OpenAI Harmony

Developer Tools Open Source AI OpenAI

7 min read

Updated Jun 3, 2026

Suggest edit History Talk

RawGraph

Last edited

Jun 3, 2026

Fact-checked

In review queue

Sources

5 citations

Revision

v1 · 1,356 words

Fact-checks are independent of edits: a reviewer re-verifies the article against its sources and stamps the date. How we verify

OpenAI Harmony (the harmony response format) is the structured conversation and response format used by OpenAI's open-weight gpt-oss language models, released on August 5, 2025. The gpt-oss models were trained on this format to define conversation structure, generate reasoning output, and structure function calls, and OpenAI's documentation states that the models "should only be used with this format; otherwise, they will not work correctly." ^[1]^[2] Alongside the models, OpenAI published an open-source renderer library, also named harmony, that converts conversations into the token sequences the models expect and parses the models' output back into structured messages. ^[3]

Overview

The harmony format specifies how messages are laid out as sequences of tokens before they are fed to a gpt-oss model, and how the raw token output of the model is interpreted. It is deliberately modeled on the OpenAI Responses API, so that developers familiar with OpenAI's hosted products encounter a similar structure: a clear hierarchy of message roles, support for tool calling and structured outputs, and a separation between the model's internal reasoning and its user-facing answer. ^[3]

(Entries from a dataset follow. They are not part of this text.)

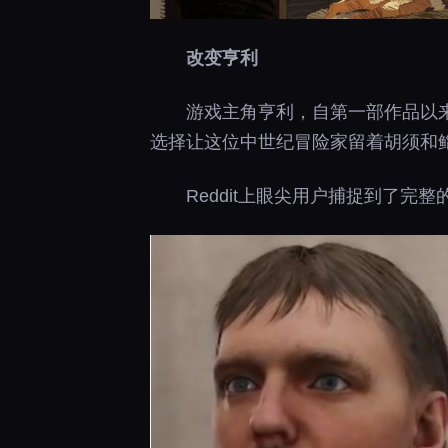
改变亨利
游戏主角亨利，自第一部作品以
选择让这位中世纪冒险家留着胡须和鲻鱼
Reddit上眼尖用户捕捉到了完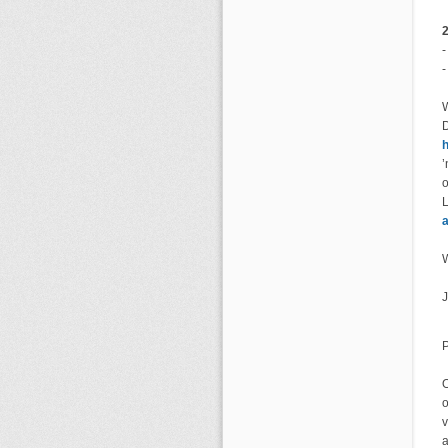
-
W
D
h
’
o
L
P
o
v
a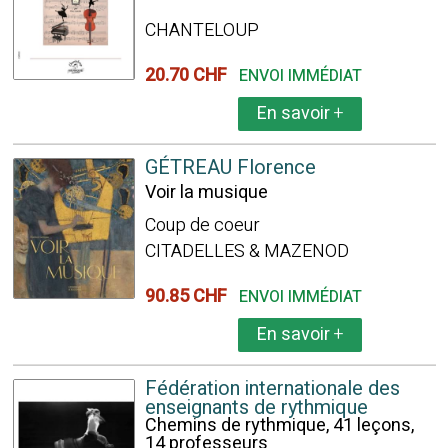
CHANTELOUP
20.70 CHF
ENVOI IMMÉDIAT
En savoir
+
GÉTREAU Florence
Voir la musique
Coup de coeur
CITADELLES & MAZENOD
90.85 CHF
ENVOI IMMÉDIAT
En savoir
+
Fédération internationale des
enseignants de rythmique
Chemins de rythmique, 41 leçons,
14 professeurs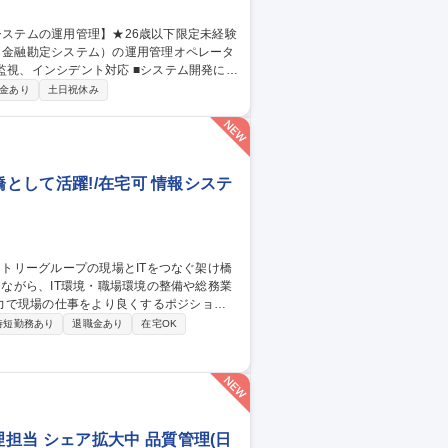
ILに基づいた大規模金融システムの運用業務
金あり
土日祝休み
or三鷹/金融システムの運用管理】★26歳以下限定未経験可★
橋として活躍!/在宅可 情報システ
力で現場の仕事をより良くするポジション
時短勤務あり
退職金あり
在宅OK
インフラ整備・執務環境改善（レイアウト設
してのITプロジェクト進行支援、情報セキ
担当 シェア拡大中 品質管理(日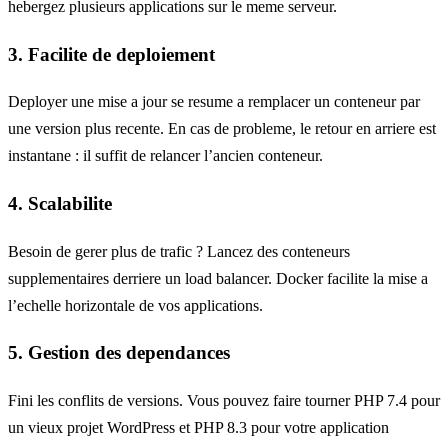
hebergez plusieurs applications sur le meme serveur.
3. Facilite de deploiement
Deployer une mise a jour se resume a remplacer un conteneur par
une version plus recente. En cas de probleme, le retour en arriere est
instantane : il suffit de relancer l’ancien conteneur.
4. Scalabilite
Besoin de gerer plus de trafic ? Lancez des conteneurs
supplementaires derriere un load balancer. Docker facilite la mise a
l’echelle horizontale de vos applications.
5. Gestion des dependances
Fini les conflits de versions. Vous pouvez faire tourner PHP 7.4 pour
un vieux projet WordPress et PHP 8.3 pour votre application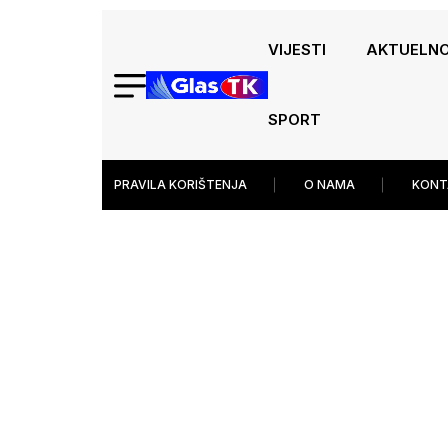
VIJESTI
AKTUELN
SPORT
PRAVILA KORIŠTENJA
O NAMA
KONT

Because gpt-oss was tokenized with a tokenizer that includes the format's control tokens (a superset of the tokenizer used for o4-mini and GPT-4o, which OpenAI named o200k_harmony and also open-sourced), the model emits these tokens directly during generation. ^[2] In practice, developers who access gpt-oss through an inference provider or API (for example Hugging Face, Ollama, or vLLM) usually do not have to construct the format by hand, because the serving layer applies it automatically. Developers who run the raw model weights themselves are responsible for rendering prompts and parsing completions in the harmony format, which is the gap the harmony library fills. ^[1]^[3]

Roles and message structure

A harmony conversation is a list of messages. Each message has a role, an optional channel, optional recipient information (used for tool calls), and content. The format defines five roles, and OpenAI documents an explicit information hierarchy, sometimes called a chain of command, in which instructions from higher-priority roles take precedence over lower-priority ones when they conflict. ^[3]

Role	Priority	Purpose
system	Highest	Specifies reasoning effort, meta information such as the knowledge cutoff and current date, the list of valid channels, and built-in tools.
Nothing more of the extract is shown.